Generate sitemap.xml (sitemaps.org 0.9) by scanning a site's content directories

These details have been verified by PyPI

Project links

GitHub Statistics

Maintainers

These details have not been verified by PyPI

Project description

hugesitemap

hugesitemap scans a site's content directories and writes a valid sitemap.xml (sitemaps.org 0.9 protocol), reproducing the behaviour of an earlier directory-walking sitemap generator but built to modern clean-architecture standards.

Built for huge sites. That is the whole point of the name: entries are streamed and written one 50,000-URL chunk at a time, so peak memory stays flat (measured ~150 MB) whether a site has 5,000 or 5,000,000 URLs - the full sitemap is never held in memory. A nightly run over a multi-million-URL site stays in the low hundreds of MB on any server; only the output file on disk grows. See Memory footprint for the measured numbers.

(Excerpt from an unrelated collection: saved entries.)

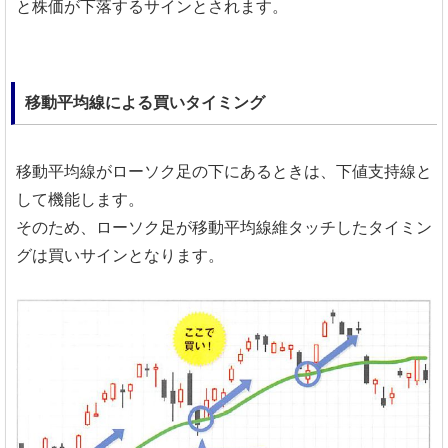
と株価が下落するサインとされます。
移動平均線による買いタイミング
移動平均線がローソク足の下にあるときは、下値支持線と
して機能します。
そのため、ローソク足が移動平均線維タッチしたタイミン
グは買いサインとなります。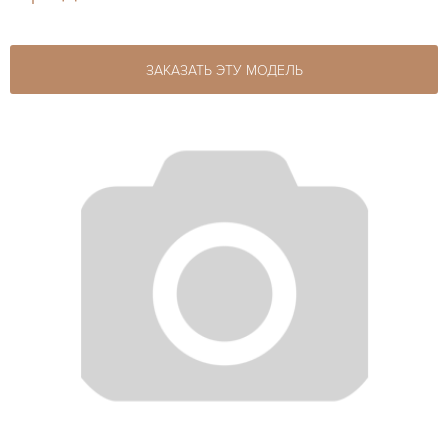
ЗАКАЗАТЬ ЭТУ МОДЕЛЬ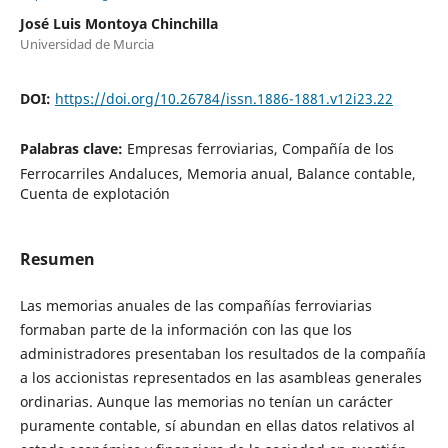
José Luis Montoya Chinchilla
Universidad de Murcia
DOI:
https://doi.org/10.26784/issn.1886-1881.v12i23.22
Palabras clave:
Empresas ferroviarias, Compañía de los
Ferrocarriles Andaluces, Memoria anual, Balance contable,
Cuenta de explotación
Resumen
Las memorias anuales de las compañías ferroviarias
formaban parte de la información con las que los
administradores presentaban los resultados de la compañía
a los accionistas representados en las asambleas generales
ordinarias. Aunque las memorias no tenían un carácter
puramente contable, sí abundan en ellas datos relativos al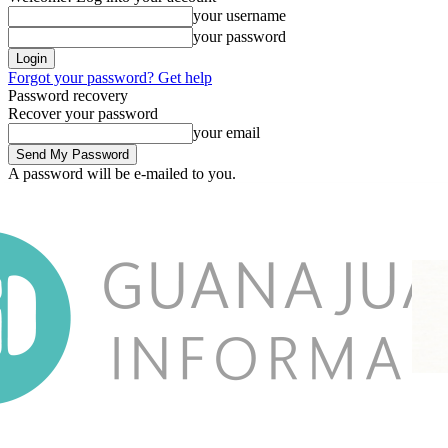
your username
your password
Forgot your password? Get help
Password recovery
Recover your password
your email
A password will be e-mailed to you.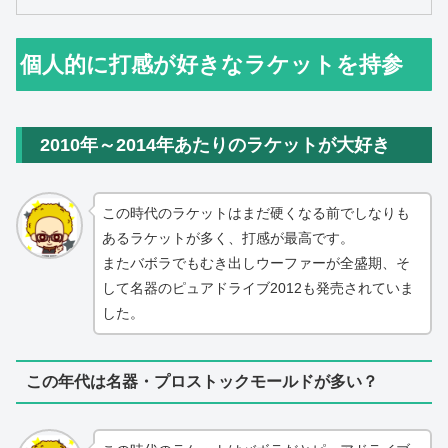
個人的に打感が好きなラケットを持参
2010年～2014年あたりのラケットが大好き
この時代のラケットはまだ硬くなる前でしなりも
あるラケットが多く、打感が最高です。
またバボラでもむき出しウーファーが全盛期、そ
して名器のピュアドライブ2012も発売されていま
した。
この年代は名器・プロストックモールドが多い？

Recursive directory walk per configured [[directory]], emitting both directory URLs (trailing slash, the directory's own mtime) and file URLs.
<lastmod> from each entry's real mtime in ISO8601 UTC (...Z), 4-decimal <priority>, and explicit [[url]] entries with their own changefreq/priority.
Git .gitignore-style filters (via igittigitt): anchored patterns, subtree pruning, ! allowlists, optional per-directory .sitemapignore files.
50,000-URL split into a sitemap index plus numbered child sitemaps.
Optional gzip output (libdeflate at maximum ratio - smallest standard-gzip .gz for a write-once, serve-many file); atomic write with lxml re-parse validation before the live file is replaced.
Constant, small memory footprint: entries are streamed and written one 50,000-URL chunk at a time, so peak RAM stays flat (~150 MB) whether a site has 5,000 or 5,000,000 URLs - it never loads the whole sitemap into memory.
CLI entry point styled with rich-click; layered configuration with lib_layered_config; structured logging with lib_log_rich.

Python 3.10+ Baseline

The project targets Python 3.10 and newer.
Runtime dependencies require current stable releases (rich-click>=1.9.6 and lib_cli_exit_tools>=2.2.4). Dev dependencies (pytest, ruff, pyright, bandit, etc.) specify minimum version constraints to ensure compatibility.
CI workflows exercise GitHub's rolling runner images (ubuntu-latest, macos-latest, windows-latest) and cover CPython 3.10 through 3.14 alongside the latest available 3.x release provided by Actions.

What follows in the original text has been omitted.